2. Für die Einleitung von Salzabwasser im
Zeitraum von 2022 bis 2027 benennt das Bündnis für Chlorid eine erhebliche
Differenz zwischen dem Zielwert der FGG Weser ab 01.01.2028 mit 1.170 mg/l und
dem beantragten Wert bis Ende 2027 mit 1.800 mg/l. Da die K+S in der
Vereinbarung verbindlich zusagen wird, dass ab 2028 keine Prozessabwässer mehr
in die Werra eingeleitet werden, muss daher auch eine verbindliche Entscheidung
über die Ziel-/Grenzwerte ab 2028 getroffen werden.

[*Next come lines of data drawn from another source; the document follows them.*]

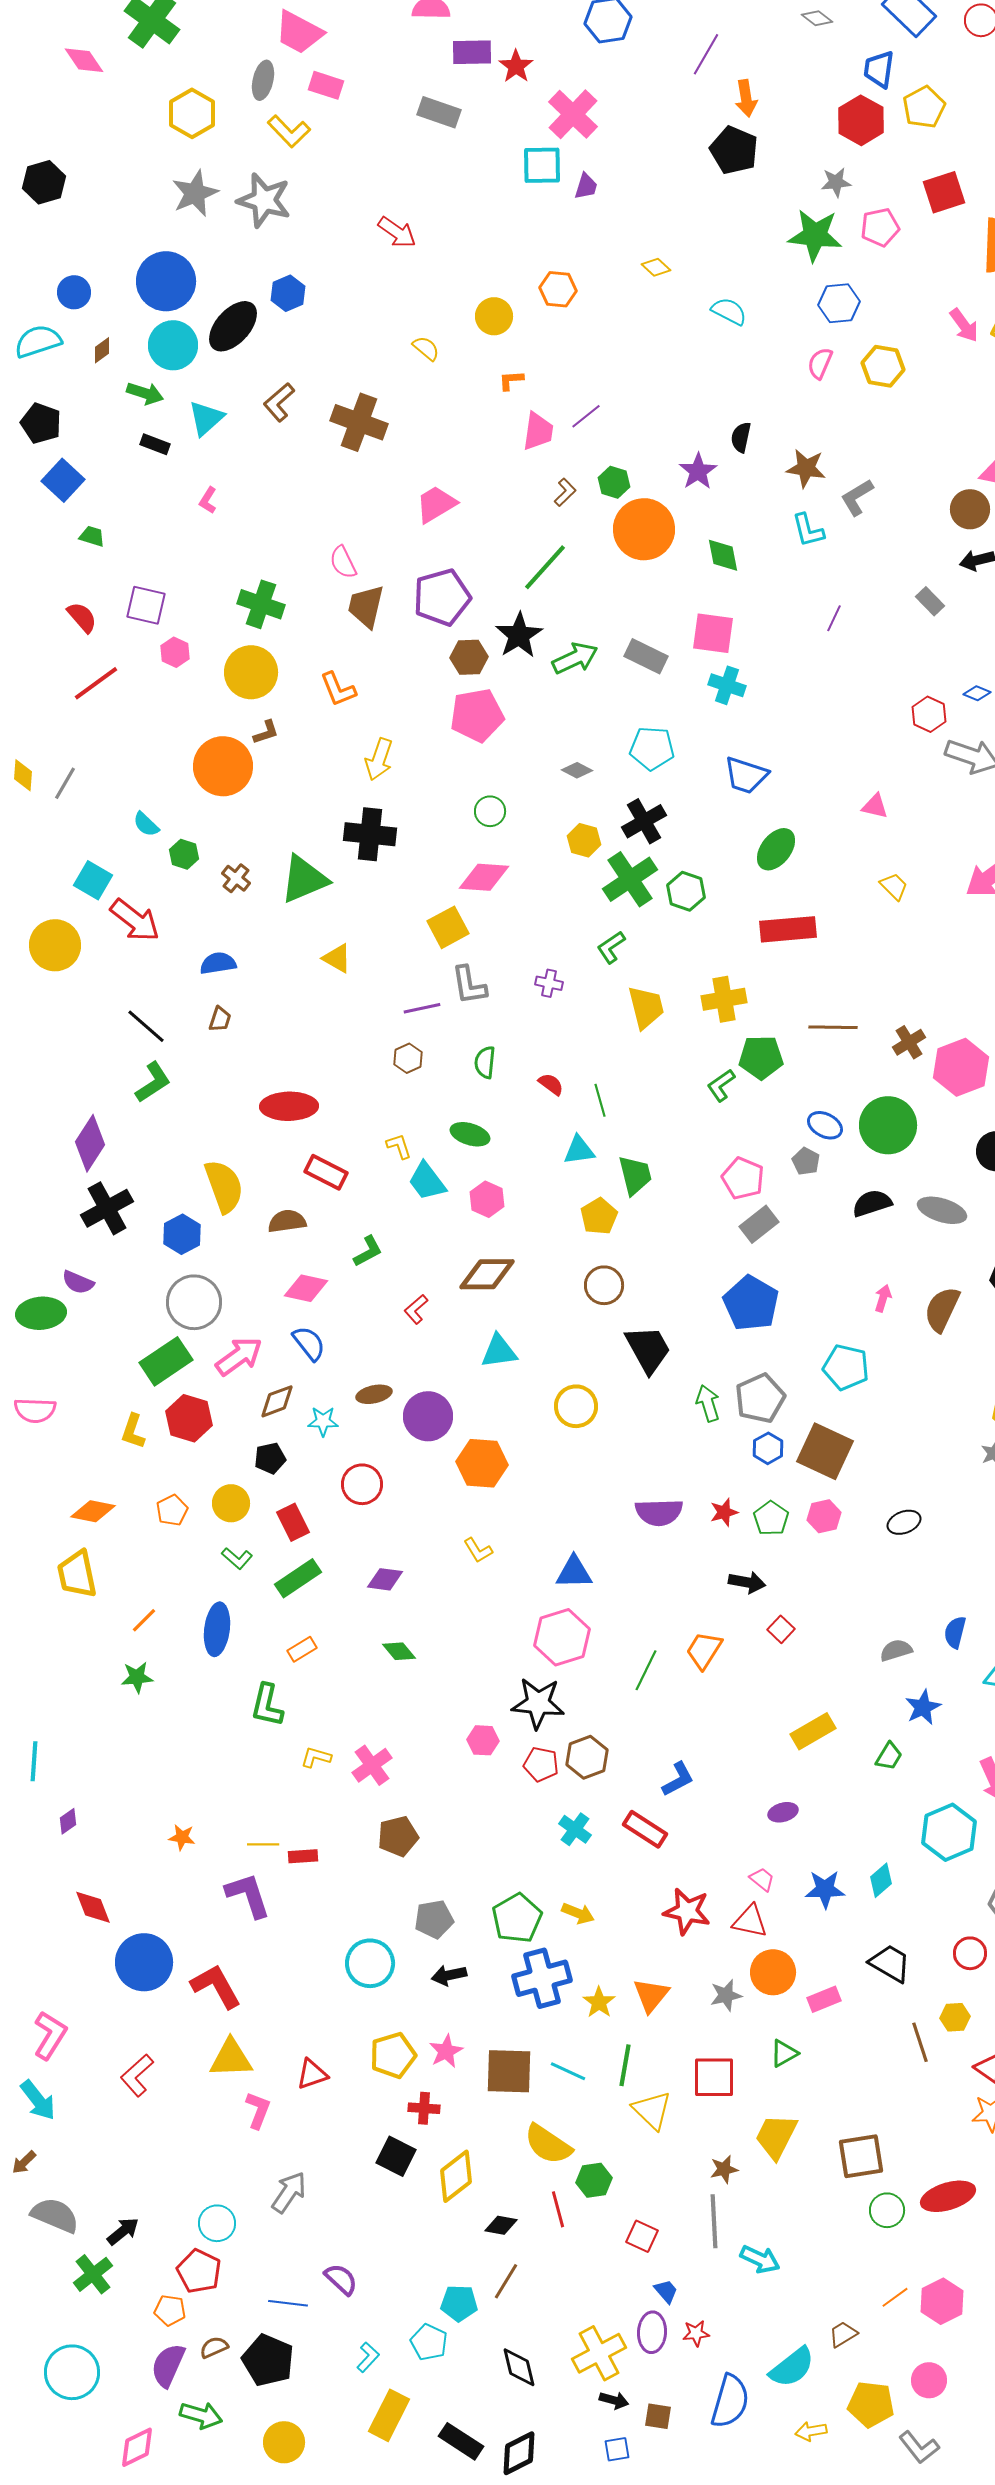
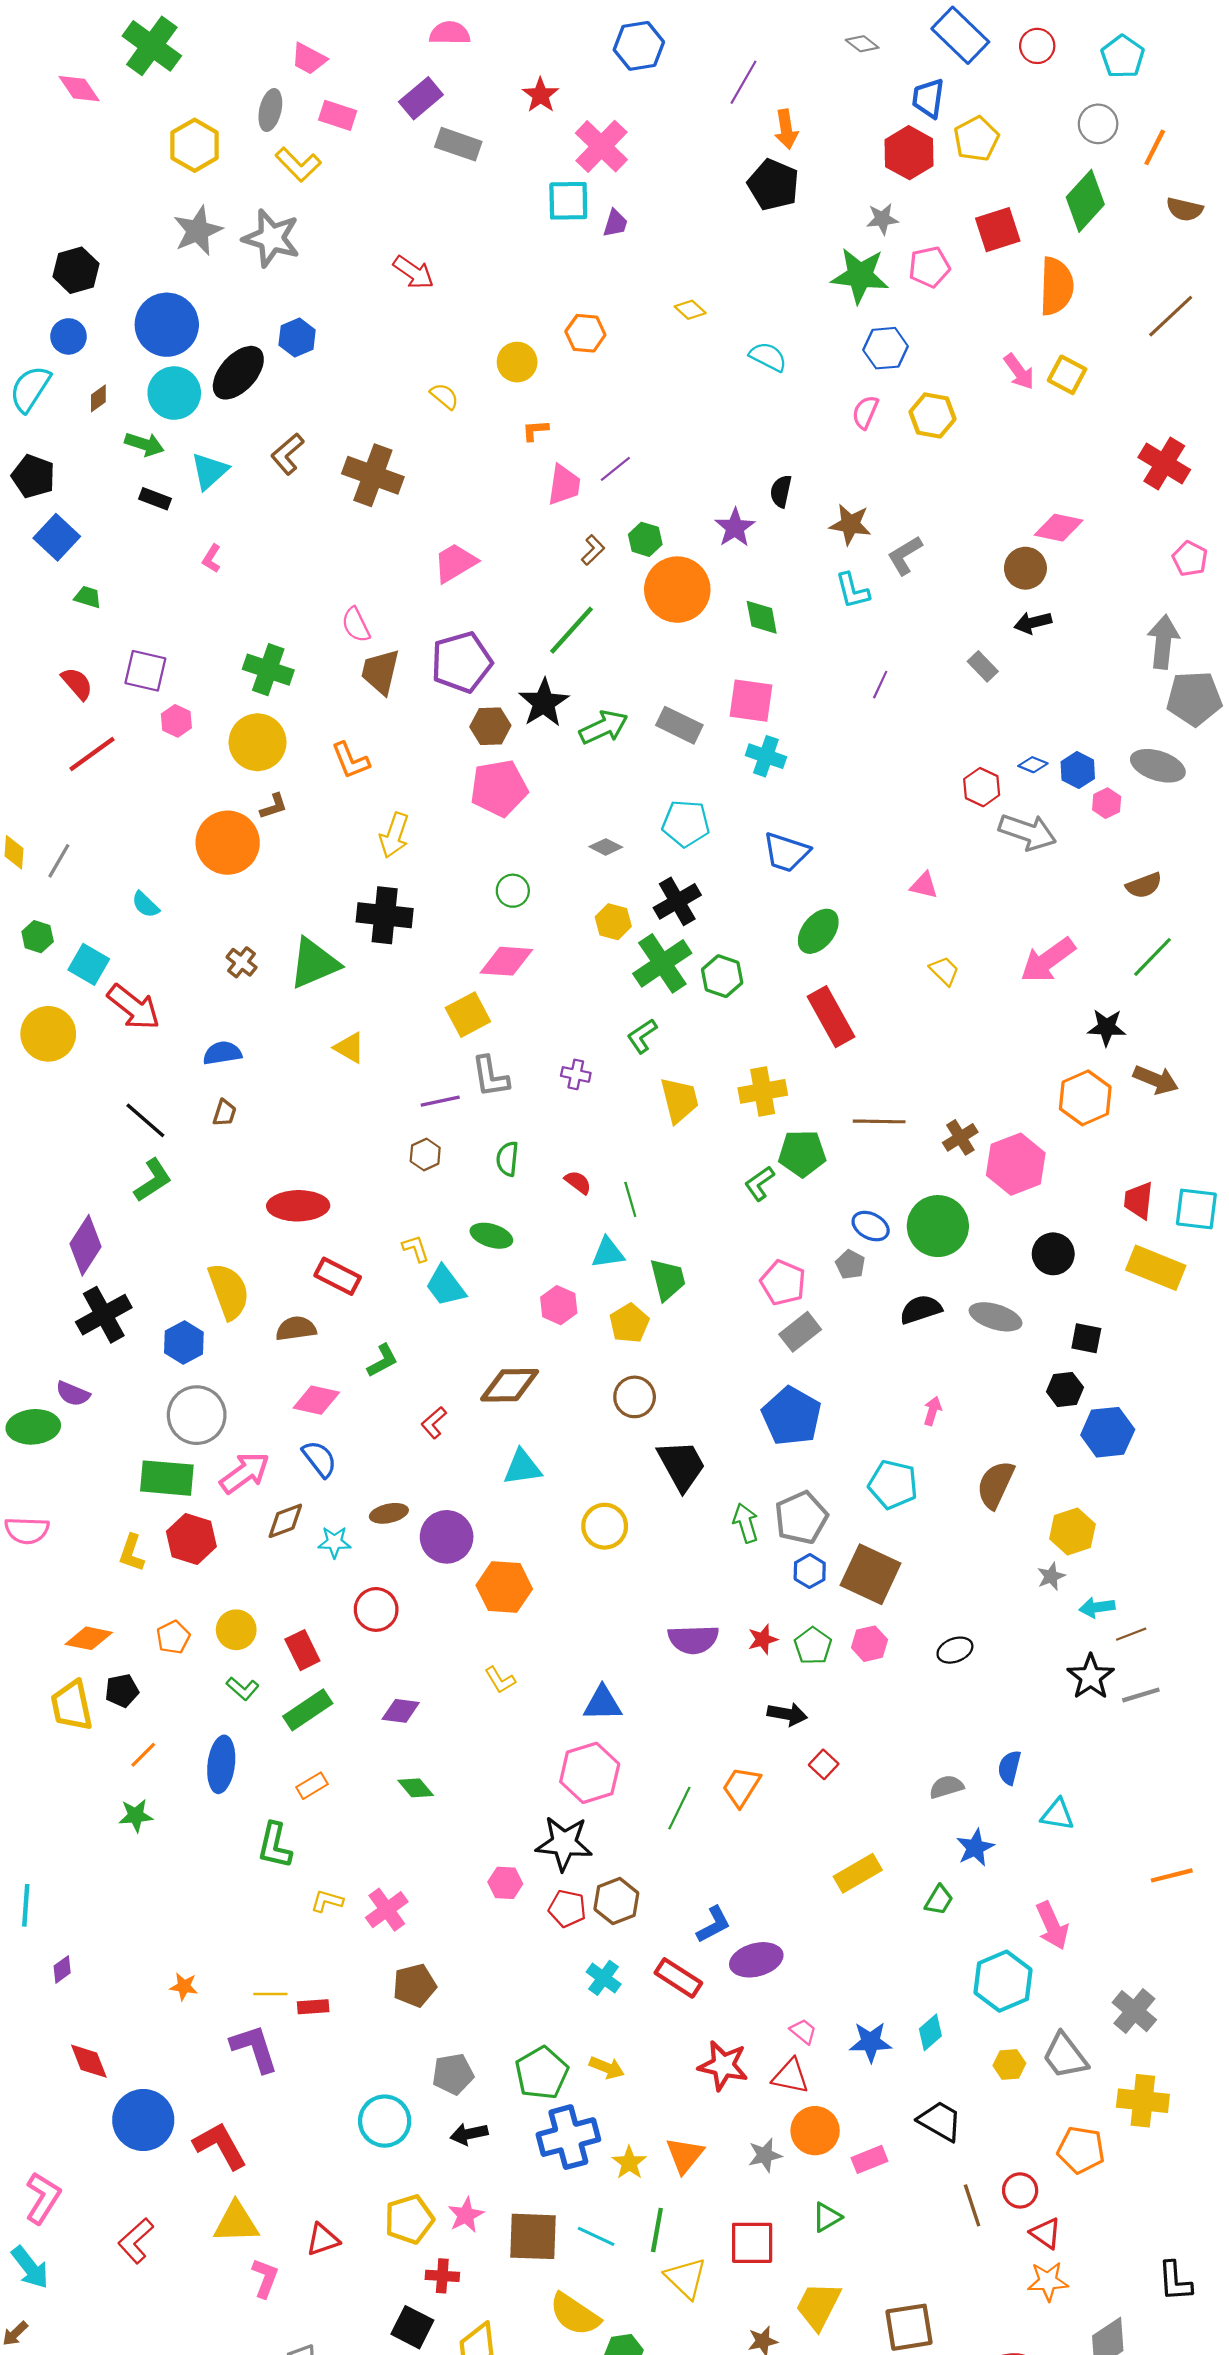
pink trapezoid: (299, 32) -> (309, 59), size x0.7
purple rectangle: (472, 52) -> (421, 98), moved, turned -39
black hexagon: (44, 182) -> (76, 270), moved
cyan semicircle: (38, 341) -> (30, 389), turned -39
green hexagon: (184, 854) -> (38, 937), moved
red rectangle: (788, 929) -> (831, 1017), turned 66
pink hexagon: (487, 1199) -> (559, 1305), moved
brown semicircle: (942, 1309) -> (996, 1485), moved
green rectangle: (166, 1361) -> (167, 1478), turned 39
black pentagon: (270, 1458) -> (122, 1691), moved
purple ellipse: (783, 1812) -> (756, 1960), moved, size x1.6
red circle: (970, 1953) -> (1020, 2190), moved
yellow hexagon: (955, 2017) -> (1009, 2064), moved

Hierzu sind als Maßnahmen
weitere Reduzierungen der Prozessabwässer und Einstapelungen in den
Grubenfeldern bis 2024 zu planen und spätestens ab 2025 umzusetzen. Auch
hierfür muss der RP Kassel in der Erlaubnis einen Vorbehalt übernehmen, dass
bei nicht fristgerechter Vorlage eines Maßnahmenkonzeptes vor Baubeginn, die
Werte der FGG Weser von 2016 wieder festgesetzt werden.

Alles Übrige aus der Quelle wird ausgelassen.